During the 2013-2014 season, the incidence of respiratory-related hospital admissions (primary objective) was significantly reduced in facilities where residents received TIV-HD compared with those that received standard-dose influenza vaccines by 12.7% (adjusted risk ratio [ARR] 0.873, 95% CI 0.776 to 0.982, p=0.023). Moreover, with respect to secondary endpoints, TIV-HD reduced hospital admissions for pneumonia by 20.9% (ARR 0.791, 95% CI: 0.267 to 0.953, p=0.013) and all-cause hospital admissions by 8% (ARR 0.915, 95% CI: 0.863 to 0.970, p=0.0028).
Observational Studies
Several retrospective studies, over 8 influenza seasons and in more than 24 million individuals 65 years of age and older, confirmed the superior protection offered by TIV-HD compared to standard-dose influenza vaccines against complications of influenza such as pneumonia and influenza hospitalization (13.4% (95%CI: 7.3% to 19.2%, p<0.001)), cardio-respiratory hospitalizations 17.9% (95%CI :14.9% to 20.9%, p<0.001) and all –cause hospitalization 8.1% (95%CI: 5.9% to 10.3%, p<0.001) ; although the impact may vary per season.
Concomitant Administration with COVID-19 mRNA Vaccine (nucleoside modified)
In a descriptive open-label clinical study (NCT04969276), healthy adults aged 65 years and older were divided in three groups: Group 1 received FLUZONE HIGH-DOSE QUADRIVALENT alone (N=92), Group 2 (N=100) received FLUZONE HIGH-DOSE QUADRIVALENT concomitantly with an investigational booster 100 mcg dose of COVID-19 mRNA vaccine (nucleoside modified) at least 5 months after the second dose of the primary series, Group 3 (N=104) received only the investigational booster 100 mcg dose of COVID-19 mRNA vaccine (nucleoside modified).
Co-administration resulted in no change to influenza vaccine immune responses as measured by hemagglutination inhibition (HAI) assay. Co-administration resulted in similar responses to COVID-19 mRNA vaccine, as assessed by an anti-spike IgG assay (see section 4.5 and 4.8).
Not applicable.
Nonclinical data reveal no special hazards for humans based on conventional studies of local tolerance and repeated dose toxicity studies.
FLUZONE HIGH-DOSE QUADRIVALENT has not been evaluated for carcinogenic or mutagenic potential nor for developmental and reproductive toxicity study.
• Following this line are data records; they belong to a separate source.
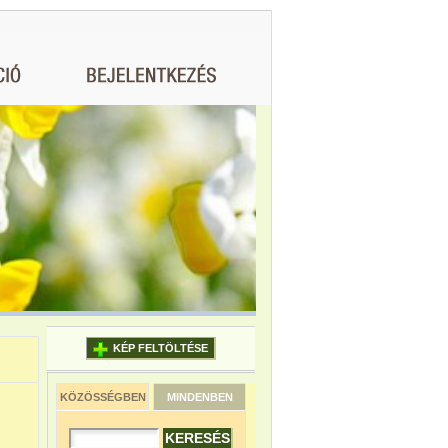
KÉP FELTÖLTÉSE
KÖZÖSSÉGBEN
MINDENBEN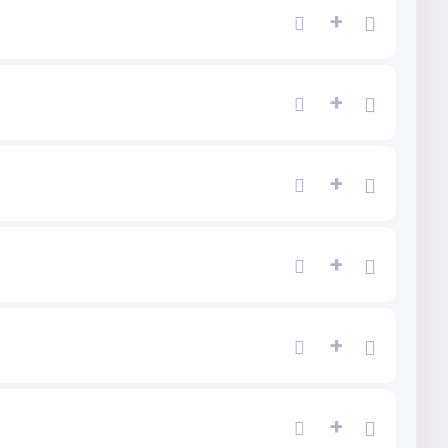
+
+
+
+
+
+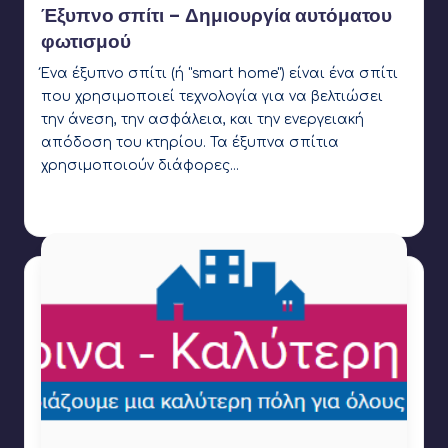
Έξυπνο σπίτι – Δημιουργία αυτόματου
φωτισμού
Ένα έξυπνο σπίτι (ή "smart home") είναι ένα σπίτι
που χρησιμοποιεί τεχνολογία για να βελτιώσει
την άνεση, την ασφάλεια, και την ενεργειακή
απόδοση του κτηρίου. Τα έξυπνα σπίτια
χρησιμοποιούν διάφορες…
Σωτήρης Γεωργίου
1 Νοεμβρίου 2023
Συγγραφέας:
Ετικέτες:
arduino
,
led
,
light sensor
,
pictoblox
· Sodium phosphate-buffered isotonic sodium chloride solution
o Sodium chloride,
o Monobasic sodium phosphate
o Dibasic sodium phosphate
o Water for injections
· Octoxinol-9
In the absence of compatibility studies, this medicinal product must not be mixed with other medicinal products.
Store in a refrigerator (2 °C – 8 °C). Do not freeze.
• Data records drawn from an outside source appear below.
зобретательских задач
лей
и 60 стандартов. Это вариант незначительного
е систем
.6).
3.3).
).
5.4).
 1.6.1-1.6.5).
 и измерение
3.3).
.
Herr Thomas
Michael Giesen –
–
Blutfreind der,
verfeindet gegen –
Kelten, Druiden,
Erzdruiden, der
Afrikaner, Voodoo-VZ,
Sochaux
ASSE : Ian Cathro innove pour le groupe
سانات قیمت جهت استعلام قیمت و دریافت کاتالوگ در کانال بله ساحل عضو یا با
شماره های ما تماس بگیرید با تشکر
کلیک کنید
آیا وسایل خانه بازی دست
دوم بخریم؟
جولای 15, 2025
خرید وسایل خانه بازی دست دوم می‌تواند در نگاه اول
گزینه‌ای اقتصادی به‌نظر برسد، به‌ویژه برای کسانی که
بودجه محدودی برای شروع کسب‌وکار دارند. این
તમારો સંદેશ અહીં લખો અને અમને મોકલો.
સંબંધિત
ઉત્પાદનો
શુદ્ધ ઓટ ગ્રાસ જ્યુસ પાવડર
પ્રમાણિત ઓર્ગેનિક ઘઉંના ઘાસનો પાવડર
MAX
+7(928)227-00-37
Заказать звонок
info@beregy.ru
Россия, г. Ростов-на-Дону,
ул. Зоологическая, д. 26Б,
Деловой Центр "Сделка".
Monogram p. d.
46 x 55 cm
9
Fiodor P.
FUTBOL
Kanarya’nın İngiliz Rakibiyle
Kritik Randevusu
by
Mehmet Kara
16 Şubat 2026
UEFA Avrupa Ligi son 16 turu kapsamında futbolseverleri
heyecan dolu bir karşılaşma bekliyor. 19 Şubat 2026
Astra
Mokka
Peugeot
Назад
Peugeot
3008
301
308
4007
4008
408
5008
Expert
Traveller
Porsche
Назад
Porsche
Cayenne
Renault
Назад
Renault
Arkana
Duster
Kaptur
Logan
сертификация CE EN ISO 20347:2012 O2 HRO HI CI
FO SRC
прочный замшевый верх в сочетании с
0.7 ml of suspension in pre-filled syringe (Type I glass) with separate needle, equipped with a plunger stopper (bromobutyl rubber) and a tip-cap – pack size of 1.
Not all pack sizes may be marketed.
The vaccine should be allowed to reach room temperature before use.
Shake before use.
The vaccines should be inspected visually for particulate matter and/or discoloration prior to administration whenever solution and container permit. If either of these conditions exists, the vaccine should not be administered.
Any unused medicinal product or waste material should be disposed of in accordance with local requirements.